[Page-level text extractions]
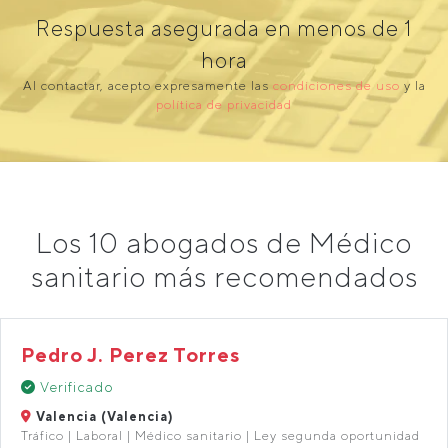
Respuesta asegurada en menos de 1
hora
Al contactar, acepto expresamente las
condiciones de uso
y la
política de privacidad
Los 10 abogados de Médico
sanitario más recomendados
Pedro J. Perez Torres
Verificado
Valencia (Valencia)
Tráfico | Laboral | Médico sanitario | Ley segunda oportunidad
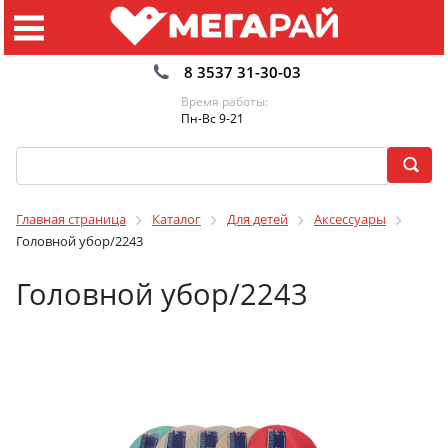
8 3537 31-30-03
Время работы:
Пн-Вс 9-21
Главная страница
Каталог
Для детей
Аксессуары
Головной убор/2243
Головной убор/2243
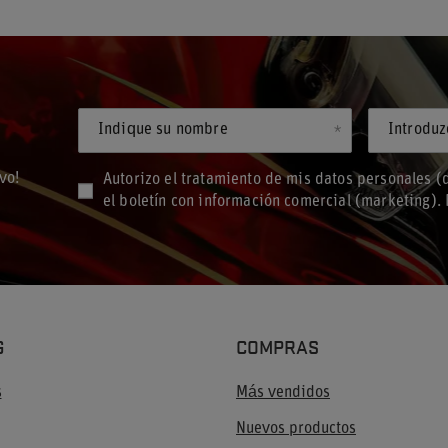
Indique su nombre
vo!
Autorizo el tratamiento de mis datos personales (d
el boletín con información comercial (marketing)
G
COMPRAS
s
Más vendidos
Nuevos productos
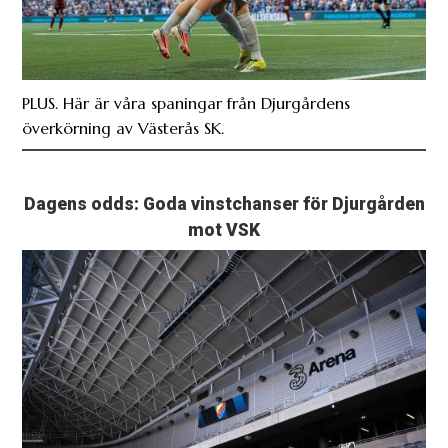
PLUS. Här är våra spaningar från Djurgårdens
överkörning av Västerås SK.
Dagens odds: Goda vinstchanser för Djurgården
mot VSK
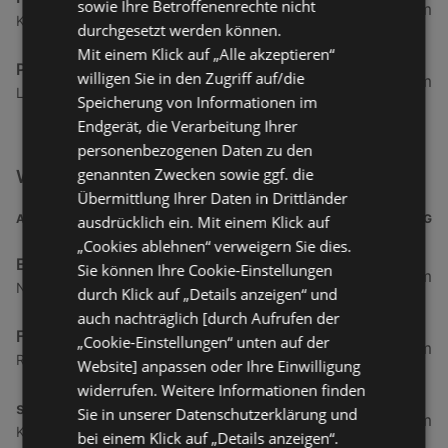
sowie Ihre Betroffenenrechte nicht
335,72 km
Kärntner Straße 34, 9500 Villach
durchgesetzt werden können.
Mit einem Klick auf „Alle akzeptieren“
Pimkie - Linz
willigen Sie in den Zugriff auf/die
361,94 km
Landstraße 28, 4020 Linz
Speicherung von Informationen im
Endgerät, die Verarbeitung Ihrer
personenbezogenen Daten zu den
genannten Zwecken sowie ggf. die
Weitere Mode & Lifestyle Filialen in der Nähe
Übermittlung Ihrer Daten in Drittländer
ADRESSE
ENTFERNUNG
ausdrücklich ein. Mit einem Klick auf
„Cookies ablehnen“ verweigern Sie dies.
Einkaufszentrum Rheinpark
Sie können Ihre Cookie-Einstellungen
4,65 km
Neudorfstraße 60, 9430 St. Margrethen
durch Klick auf „Details anzeigen“ und
auch nachträglich [durch Aufrufen der
Fussl Modestraße
„Cookie-Einstellungen“ unten auf der
6,27 km
Rheinstraße 99b, 6971 Hard
Website] anpassen oder Ihre Einwilligung
widerrufen. Weitere Informationen finden
s. Oliver Store
Sie in unserer Datenschutzerklärung und
6,41 km
Kapellenstraße 1, 6890 Lustenau
bei einem Klick auf „Details anzeigen“.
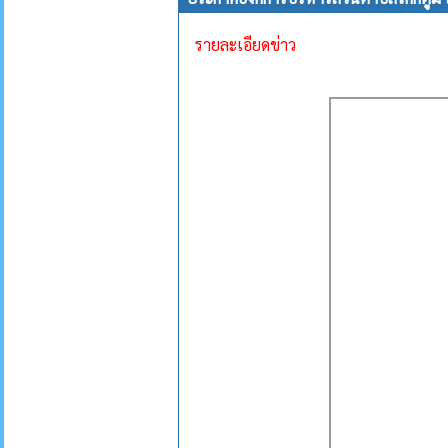
รายละเอียดข่าว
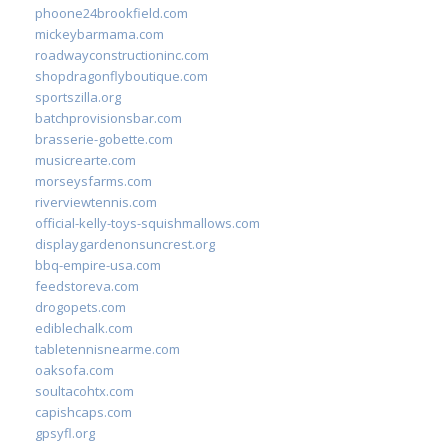
phoone24brookfield.com
mickeybarmama.com
roadwayconstructioninc.com
shopdragonflyboutique.com
sportszilla.org
batchprovisionsbar.com
brasserie-gobette.com
musicrearte.com
morseysfarms.com
riverviewtennis.com
official-kelly-toys-squishmallows.com
displaygardenonsuncrest.org
bbq-empire-usa.com
feedstoreva.com
drogopets.com
ediblechalk.com
tabletennisnearme.com
oaksofa.com
soultacohtx.com
capishcaps.com
gpsyfl.org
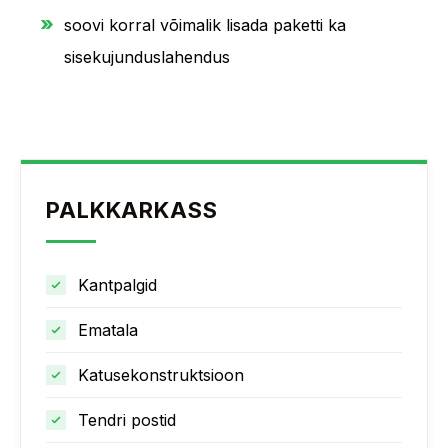
soovi korral võimalik lisada paketti ka
sisekujunduslahendus
PALKKARKASS
Kantpalgid
Ematala
Katusekonstruktsioon
Tendri postid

_The task_:
Leaving out the images, return the entries above exactly as they read.

_Task result_:
Respuesta asegurada en menos de 1
hora
Al contactar, acepto expresamente las
condiciones de uso
y la
política de privacidad
Los 10 abogados de Médico
sanitario más recomendados
Pedro J. Perez Torres
Verificado
Valencia (Valencia)
Tráfico | Laboral | Médico sanitario | Ley segunda oportunidad
8 3537 31-30-03
Время работы:
Пн-Вс 9-21
Главная страница
Каталог
Для детей
Аксессуары
Головной убор/2243
Головной убор/2243
Indique su nombre
vo!
Autorizo el tratamiento de mis datos personales (d
el boletín con información comercial (marketing)
G
COMPRAS
s
Más vendidos
Nuevos productos
PLUS. Här är våra spaningar från Djurgårdens
överkörning av Västerås SK.
Dagens odds: Goda vinstchanser för Djurgården
mot VSK
sowie Ihre Betroffenenrechte nicht
335,72 km
Kärntner Straße 34, 9500 Villach
durchgesetzt werden können.
Mit einem Klick auf „Alle akzeptieren“
Pimkie - Linz
willigen Sie in den Zugriff auf/die
361,94 km
Landstraße 28, 4020 Linz
Speicherung von Informationen im
Endgerät, die Verarbeitung Ihrer
personenbezogenen Daten zu den
genannten Zwecken sowie ggf. die
Weitere Mode & Lifestyle Filialen in der Nähe
Übermittlung Ihrer Daten in Drittländer
ADRESSE
ENTFERNUNG
ausdrücklich ein. Mit einem Klick auf
„Cookies ablehnen“ verweigern Sie dies.
Einkaufszentrum Rheinpark
Sie können Ihre Cookie-Einstellungen
4,65 km
Neudorfstraße 60, 9430 St. Margrethen
durch Klick auf „Details anzeigen“ und
auch nachträglich [durch Aufrufen der
Fussl Modestraße
„Cookie-Einstellungen“ unten auf der
6,27 km
Rheinstraße 99b, 6971 Hard
Website] anpassen oder Ihre Einwilligung
widerrufen. Weitere Informationen finden
s. Oliver Store
Sie in unserer Datenschutzerklärung und
6,41 km
Kapellenstraße 1, 6890 Lustenau
bei einem Klick auf „Details anzeigen“.
รายละเอียดข่าว
phoone24brookfield.com
mickeybarmama.com
roadwayconstructioninc.com
shopdragonflyboutique.com
sportszilla.org
batchprovisionsbar.com
brasserie-gobette.com
musicrearte.com
morseysfarms.com
riverviewtennis.com
official-kelly-toys-squishmallows.com
displaygardenonsuncrest.org
bbq-empire-usa.com
feedstoreva.com
drogopets.com
ediblechalk.com
tabletennisnearme.com
oaksofa.com
soultacohtx.com
capishcaps.com
gpsyfl.org
soovi korral võimalik lisada paketti ka
sisekujunduslahendus
PALKKARKASS
Kantpalgid
Ematala
Katusekonstruktsioon
Tendri postid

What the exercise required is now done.